Aos poucos, essa lado “autotech” começa a ser representativo na receita da Estapar. No primeiro trimestre de 2023, já representou 16,6% da receita total (dois pontos percentuais a mais do que o mesmo período de 2022) e movimentou um TPV de R$ 128 milhões, uma alta de mais de 40% quando comparado com os três primeiros meses de 2022.

Em outra frente, a Estapar também está apostando em um futuro com carros elétricos. No ano passado, a companhia anunciou uma fusão da Ecovagas (criada em parceria com a Enel X) com a Zletric, especializada em estações de recarga de veículos. Para ganhar dinheiro, a Estapar firma contratos e é remunerada pelas montadoras desses carros elétricos.

Tudo azul na rua

Com a maior circulação de carros nas cidades no pós-pandemia, um "intruso" tem sido notado pelos motoristas: um veículo Hyundai de cores branca, amarela e cinza com quatro câmeras no teto.

O carro é parte do monitoramento e fiscalização do uso das vagas Zona Azul na capital paulista, uma licitação vencida pela Estapar no fim de 2019 que exigiu um lance de quase R$ 600 milhões pela outorga por um período de 15 anos de contrato.

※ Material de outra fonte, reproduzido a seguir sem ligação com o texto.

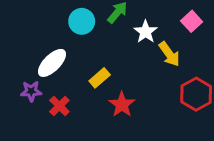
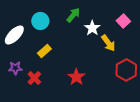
cyan circle: (82, 21) -> (40, 21), moved
white ellipse: (52, 63) -> (14, 35), moved
yellow rectangle: (100, 78) -> (44, 51), moved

Até o ano passado, a Estapar aportou cerca de R$ 30 milhões para renovar os sistemas e a tecnologia embarcada de monitoramento, fiscalização e gestão da Zona Azul. São 53 mil vagas pela cidade de São Paulo para serem administradas. “Os softwares, as câmeras, o sistema… É tudo nosso”, diz Sanches. “Agora chegou a hora de capturar todo o investimento que fizemos.”

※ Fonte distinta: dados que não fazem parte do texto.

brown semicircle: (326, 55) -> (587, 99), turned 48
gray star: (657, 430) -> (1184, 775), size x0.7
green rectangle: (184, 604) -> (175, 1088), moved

Segundo Sanches, isso significa fazer com que a Zona Azul volte ao seu propósito original: garantir o rodízio de vagas de rua em São Paulo. “O objetivo nunca foi que o carro ficasse parado na mesma vaga durante horas, mas que aquele seja um estacionamento compartilhado e que gere fluxo para o comércio local”, afirma o CEO.

A Zona Azul de São Paulo já contribui com mais de 10% da receita líquida da companhia. No primeiro trimestre, essa concessão representou R$ 31,6 milhões e o lucro bruto da operação foi de R$ 8,5 milhões, 32% a mais do que nos primeiros três meses de 2022.

Se mantiver o ritmo de crescimento de 15% nos próximos balanços, a Zona Azul de São Paulo poderá render para a Estapar neste ano algo em torno de R$ 139 milhões de receita líquida. Em termos de lucro bruto, se o crescimento acima de 30% continuar, a Estapar poderá ganhar R$ 44 milhões com a operação neste ano.

A competição da Estapar não está também parada e pode se tornar mais acirrada. Um exemplo é a fusão da Indigo com a PareBem, rede de estacionamentos do Pátria Investimentos. A rival tem 300 mil vagas em cerca de 100 cidades e seu plano é também apostar na diversificação da receita.

Em relatório, o Citi, ao comentar o resultado da Estapar, manteve a recomendação de compra das ações da companhia com preço-alvo de R$ 5 – hoje, estão em R$ 4,07. Mas fez uma ressalva. “As operações da Estapar estão em um nível decente, mas lidar com a alavancagem continua sendo o principal desafio”, diz um trecho do relatório.

Para João Daronco, analista da Suno Research, a melhora dos resultados e a perspectiva de queda dos juros, o que deve acontecer a partir do segundo semestre de 2023, são os fatores que estão por trás da alta recente das ações da empresa.